А внук в своей спальне снимает с себя траурный пиджак и застывает перед зеркалом. Мысли его не здесь. Они на земле. Перед его глазами будто стоят люди в черном. Близкие ему люди, которых он, возможно, не увидит больше никогда. И многих их них он обидел. И кому-то не сказал важных слов. И кому-то наговорил лишнего. И теперь уже ничего не исправить. Ничего. А что он в жизни сделал хорошего? Да ничего. Все гнался за успехом. За деньгами. За удовольствиями. И пропустил что-то важное. Думал, неудовлетворенность собственной жизнью и своими достижениями подождет до кризиса среднего возраста. А его так и не случилось – не дожил. Та женщина, Алина, за что она его любит? Разве есть за что его любить?

Город на Волге. Кафе.

Алина сидит в кафе. В городе, в котором она живет. Но так она сидела уже во многих городах мира. Кафе, чашка чая, компьютер и одиночество. Приятная, в общем-то, компания. Плодотворная. В такой компании хорошо работается. Но кто или что остается в ее жизни, когда чай допит, компьютер выключен, а кафе закрыто?
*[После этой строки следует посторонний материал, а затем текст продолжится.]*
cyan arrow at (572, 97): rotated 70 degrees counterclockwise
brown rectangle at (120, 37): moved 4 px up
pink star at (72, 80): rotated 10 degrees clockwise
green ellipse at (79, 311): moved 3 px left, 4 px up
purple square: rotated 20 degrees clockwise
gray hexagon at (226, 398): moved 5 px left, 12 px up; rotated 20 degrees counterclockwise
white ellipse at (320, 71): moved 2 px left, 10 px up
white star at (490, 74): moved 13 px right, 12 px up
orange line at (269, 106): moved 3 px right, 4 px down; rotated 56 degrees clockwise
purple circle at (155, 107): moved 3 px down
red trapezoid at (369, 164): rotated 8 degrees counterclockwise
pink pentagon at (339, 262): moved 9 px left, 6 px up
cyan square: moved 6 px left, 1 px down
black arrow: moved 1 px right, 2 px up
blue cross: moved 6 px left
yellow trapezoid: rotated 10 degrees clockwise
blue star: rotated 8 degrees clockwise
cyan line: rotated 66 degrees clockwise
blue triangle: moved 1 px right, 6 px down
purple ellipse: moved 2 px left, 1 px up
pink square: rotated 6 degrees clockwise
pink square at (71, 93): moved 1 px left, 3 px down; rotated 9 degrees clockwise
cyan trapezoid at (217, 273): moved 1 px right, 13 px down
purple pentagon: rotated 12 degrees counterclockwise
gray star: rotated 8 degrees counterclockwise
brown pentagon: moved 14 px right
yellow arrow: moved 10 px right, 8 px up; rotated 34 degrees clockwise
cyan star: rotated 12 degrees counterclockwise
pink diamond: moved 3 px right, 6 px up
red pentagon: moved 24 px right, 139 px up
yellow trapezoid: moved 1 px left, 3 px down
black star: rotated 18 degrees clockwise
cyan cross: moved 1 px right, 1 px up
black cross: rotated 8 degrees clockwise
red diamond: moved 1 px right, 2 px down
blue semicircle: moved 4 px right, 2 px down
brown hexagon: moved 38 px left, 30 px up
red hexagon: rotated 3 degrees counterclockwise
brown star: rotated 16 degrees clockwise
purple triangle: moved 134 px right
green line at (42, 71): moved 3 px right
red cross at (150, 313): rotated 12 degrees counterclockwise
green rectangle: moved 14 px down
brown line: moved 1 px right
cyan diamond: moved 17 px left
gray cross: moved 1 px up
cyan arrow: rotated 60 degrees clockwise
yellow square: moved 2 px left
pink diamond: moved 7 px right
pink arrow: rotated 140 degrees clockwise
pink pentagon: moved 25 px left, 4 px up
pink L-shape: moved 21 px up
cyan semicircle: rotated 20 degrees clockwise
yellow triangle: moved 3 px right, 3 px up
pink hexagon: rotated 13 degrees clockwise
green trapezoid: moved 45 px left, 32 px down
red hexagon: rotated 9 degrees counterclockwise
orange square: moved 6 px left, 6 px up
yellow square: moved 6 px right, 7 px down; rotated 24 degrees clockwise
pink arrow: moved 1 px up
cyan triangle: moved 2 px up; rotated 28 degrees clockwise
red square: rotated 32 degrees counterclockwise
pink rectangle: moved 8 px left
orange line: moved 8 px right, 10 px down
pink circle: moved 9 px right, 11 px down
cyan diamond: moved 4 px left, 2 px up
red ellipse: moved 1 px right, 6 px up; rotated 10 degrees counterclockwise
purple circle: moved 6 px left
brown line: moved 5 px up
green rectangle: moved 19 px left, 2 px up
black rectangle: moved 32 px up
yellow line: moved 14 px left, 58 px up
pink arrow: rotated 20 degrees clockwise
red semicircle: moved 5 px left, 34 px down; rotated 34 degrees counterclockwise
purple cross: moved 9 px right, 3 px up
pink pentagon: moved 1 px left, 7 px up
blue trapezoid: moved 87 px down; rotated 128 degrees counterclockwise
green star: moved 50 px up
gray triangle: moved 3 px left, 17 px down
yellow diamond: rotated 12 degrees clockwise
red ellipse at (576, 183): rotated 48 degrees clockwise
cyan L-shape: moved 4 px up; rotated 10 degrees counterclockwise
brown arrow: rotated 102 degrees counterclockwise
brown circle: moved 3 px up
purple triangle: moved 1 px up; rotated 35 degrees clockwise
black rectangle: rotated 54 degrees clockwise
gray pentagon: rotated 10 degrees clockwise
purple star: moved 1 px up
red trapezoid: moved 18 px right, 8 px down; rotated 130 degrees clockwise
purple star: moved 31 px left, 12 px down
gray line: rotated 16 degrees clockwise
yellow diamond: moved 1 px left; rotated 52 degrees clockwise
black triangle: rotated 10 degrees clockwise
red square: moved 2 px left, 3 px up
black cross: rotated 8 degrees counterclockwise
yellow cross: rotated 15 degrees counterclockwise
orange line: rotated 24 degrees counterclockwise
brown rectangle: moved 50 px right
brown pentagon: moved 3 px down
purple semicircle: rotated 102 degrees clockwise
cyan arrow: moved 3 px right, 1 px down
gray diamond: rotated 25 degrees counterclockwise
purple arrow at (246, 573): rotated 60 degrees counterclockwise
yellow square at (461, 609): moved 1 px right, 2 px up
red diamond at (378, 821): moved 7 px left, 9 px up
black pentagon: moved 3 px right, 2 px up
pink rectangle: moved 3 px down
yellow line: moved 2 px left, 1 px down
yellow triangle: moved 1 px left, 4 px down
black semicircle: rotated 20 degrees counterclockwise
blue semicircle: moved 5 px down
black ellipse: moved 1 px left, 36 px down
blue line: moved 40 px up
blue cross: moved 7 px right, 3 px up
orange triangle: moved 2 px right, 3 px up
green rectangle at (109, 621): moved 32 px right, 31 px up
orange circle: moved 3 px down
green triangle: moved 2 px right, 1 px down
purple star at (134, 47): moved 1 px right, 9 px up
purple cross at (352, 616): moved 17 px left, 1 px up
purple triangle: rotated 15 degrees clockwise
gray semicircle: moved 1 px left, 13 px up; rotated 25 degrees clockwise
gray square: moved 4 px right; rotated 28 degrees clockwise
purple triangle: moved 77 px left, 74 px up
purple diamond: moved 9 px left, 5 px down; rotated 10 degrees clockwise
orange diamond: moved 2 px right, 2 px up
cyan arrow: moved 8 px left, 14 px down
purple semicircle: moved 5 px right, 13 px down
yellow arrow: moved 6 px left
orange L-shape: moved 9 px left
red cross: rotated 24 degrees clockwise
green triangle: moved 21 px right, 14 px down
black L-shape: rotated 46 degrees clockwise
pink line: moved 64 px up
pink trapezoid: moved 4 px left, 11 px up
Ничего. Никого. Странную жизнь она себе выбрала. Иногда ей хочется, чтобы ее жизнь была простой, понятной, обыкновенной. Ходить на службу, а вечером готовить ужин и кормить свою семью: мужа и троих детей. Почему-то ей мечталось, что у нее будет именно трое детей. Ей хотелось размышлять над меню семейных трапез, в какой садик пристроить Митеньку, в какую школу отдать Машеньку и Петеньку, какие ранцы им купить и ботиночки. Ей хотелось обсуждать с мужем, куда поехать в отпуск. Иногда ссориться с ним, а потом бурно мириться.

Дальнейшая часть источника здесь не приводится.